Os Trabalhadores dos Transportes repudiam também plano da TAP para o Porto
O Sindicato dos Trabalhadores dos Transportes da Área Metropolitana do Porto (STTAMP) repudiou hoje o plano de reativação da TAP com três destinos a partir do Norte, considerando que tal põe em causa o relançamento da economia regional.
“A intenção da TAP, ainda que não confirmada, de retomar três destinos a partir do Aeroporto Francisco Sá Carneiro, no [distrito do] Porto, enquanto planeia reativar 71 destinos à saída do Aeroporto Humberto Delgado, em Lisboa, num plano faseado compreendido entre meados do mês de maio e o início do mês de julho, põe claramente em causa o relançamento da economia numa região fortemente industrializada”, alerta em comunicado o STTAMP.
A possibilidade de, na sequência da pandemia de covid-19, a TAP retomar, no Porto, apenas os destinos do Funchal, Londres e Paris merece do sindicado o “veemente repúdio”, acrescenta, vincando que “a administração da companhia não pode esquecer-se de que a TAP é a transportadora aérea nacional” e “tem responsabilidades para com a totalidade do território”.
“Num momento de tentativa de recuperação de uma crise sanitária como a que vivemos, [a TAP] constitui uma plataforma de criação de riqueza que, pelo facto de equalizar as oportunidades das várias regiões, irá certamente daí obter valor para si própria”, refere o sindicado.
Para o STTAMP, “não é de todo inteligível que a TAP possa sequer conjeturar um plano operacional de reativação desta natureza, ignorando os 13 milhões de passageiros movimentados pelo Aeroporto do Porto em 2019”. O sindicato refere que o Aeroporto Francisco Sá Carneiro é “uma infraestrutura com uma capacidade geográfica de atracão de cinco milhões de pessoas, onde se inclui o norte de Espanha mas também o centro do país, uma vez que 25% dos passageiros que utilizam o Aeroporto do Porto se encaminham para zonas a sul da região”. O STTAMP nota que “o turismo do Porto e Norte tem vindo a desenvolver um trabalho de articulação com outras organizações nacionais e internacionais no sentido de criar iniciativas e desenvolver campanhas de promoção que dinamizem a retoma de um setor que tanto tem dado ao país”.

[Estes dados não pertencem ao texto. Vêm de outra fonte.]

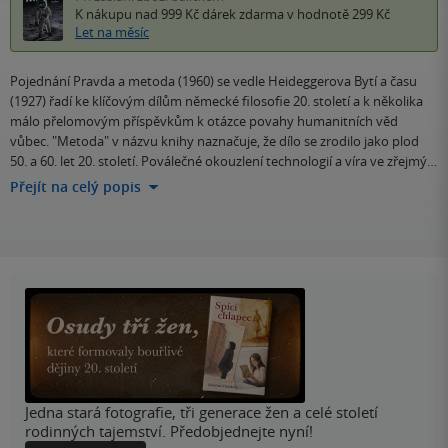
K nákupu nad 999 Kč
dárek zdarma
v hodnotě 299 Kč
Let na měsíc
Pojednání Pravda a metoda (1960) se vedle Heideggerova Bytí a času
(1927) řadí ke klíčovým dílům německé filosofie 20. století a k několika
málo přelomovým příspěvkům k otázce povahy humanitních věd
vůbec. "Metoda" v názvu knihy naznačuje, že dílo se zrodilo jako plod
50. a 60. let 20. století. Poválečné okouzlení technologií a víra ve zřejmý…
Přejít na celý popis
Jedna stará fotografie, tři generace žen a celé století
rodinných tajemství. Předobjednejte nyní!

“A componente do transporte aéreo é indubitavelmente uma pedra chave deste sucesso. A utilização dos transportes coletivos terrestres por um número cada vez maior de pessoas que visitam o nosso país em lazer é também um facto absolutamente incontornável”, observa o STTAMP.
O Governo está a analisar a eventual concessão de apoios públicos à TAP, para assegurar a sua continuidade, segundo o relatório e contas da empresa pública Parpública, que detém 50% da companhia aérea. Atualmente, a TAP tem a sua operação suspensa quase na totalidade e, no âmbito das medidas de apoio às empresas impactadas pela pandemia de covid-19 na economia, recorreu ao ‘lay-off’ simplificado dos trabalhadores. Na quinta-feira, em entrevista à RTP, o primeiro-ministro recusou-se a colocar já na agenda qualquer revisão do plano estratégico da TAP e adiantou que o Governo vai aguardar pelo quadro europeu de medidas para o setor da aviação civil.
Desde 2016 que o Estado (através da Parpública) detém 50% da TAP, resultado das negociações do Governo de António Costa com o consórcio Gateway (de Humberto Pedrosa e David Neeleman), que ficou com 45% do capital da transportadora. Os restantes 5% da empresa estão nas mãos dos trabalhadores. O Estado tem administradores no Conselho de Administração da empresa (administradores não executivos), sendo os administradores da Comissão Executiva nomeados pelos acionistas privados.
A TAP anunciou que vai retomar a atividade a partir do próximo dia 18 — interrompida pela pandemia da covid-19 — com 71 rotas a partir do Aeroporto Humberto Delgado, em Lisboa, e com apenas três com partida do Aeroporto Francisco Sá Carneiro, na Maia, distrito do Porto.